Study of axial double layer in helicon plasma by optical emission spectroscopy and simple probe

Gao ZHAO (赵高)1, Wanying ZHU (朱婉莹)1, Huihui WANG (王慧慧)1, Qiang CHEN (陈强)2, Chang TAN (谭畅)3 and Jiting OUYANG (欧阳吉庭)1,4   

  

  1. 1 School of Physics, Beijing Institute of Technology, Beijing 100081, People’s Republic of China
    2 Laboratory of Plasma Physics & Materials, Beijing Institute of Graphic Communication, Beijing 102600, People’s Republic of China
    3 Shanxi Key Laboratory of Plasma Physics and Applied Technology, Xi’an Aerospace Propulsion Institute, Xi’an 710100, People’s Republic of China  
  • Received:2017-10-20 Published:2018-03-07
  • Supported by:

    This study is supported by National Natural Science Foundation of China (No. 11475131).

Abstract:

In this work we used a passive measurement method based on a high-impedance electrostatic probe and an optical emission spectroscope (OES) to investigate the characteristics of the double layer (DL) in an argon helicon plasma.
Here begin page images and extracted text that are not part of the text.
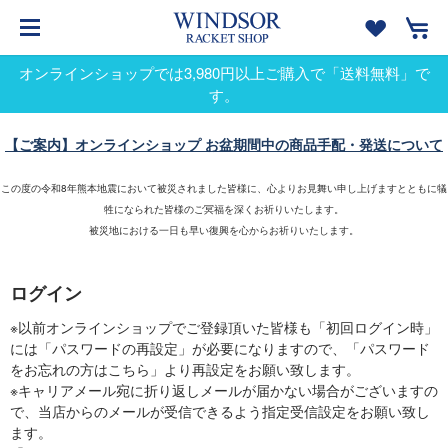
オンラインショップでは3,980円以上ご購入で「送料無料」で
す。
【ご案内】オンラインショップ お盆期間中の商品手配・発送について
この度の令和8年熊本地震において被災されました皆様に、心よりお見舞い申し上げますとともに犠
牲になられた皆様のご冥福を深くお祈りいたします。
被災地における一日も早い復興を心からお祈りいたします。
ログイン
※以前オンラインショップでご登録頂いた皆様も「初回ログイン時」
には「パスワードの再設定」が必要になりますので、「パスワード
をお忘れの方はこちら」より再設定をお願い致します。
※キャリアメール宛に折り返しメールが届かない場合がございますの
で、当店からのメールが受信できるよう指定受信設定をお願い致し
ます。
The DL can be confirmed by a rapid change in the plasma potential along the axis. The axial potential variation of the passive measurement shows that the DL forms near a region of strong magnetic field gradient when the plasma is operated in wave-coupled mode, and the DL strength increases at higher powers in this experiment. The emission intensity of the argon atom line, which is strongly dependent on the metastable atom concentration, shows a similar spatial distribution to the plasma potential along the axis. The emission intensity of the argon atom line and the argon ion line in the DL suggests the existence of an energetic electron population upstream of the DL. The electron density upstream is much higher than that downstream, which is mainly caused by these energetic electrons.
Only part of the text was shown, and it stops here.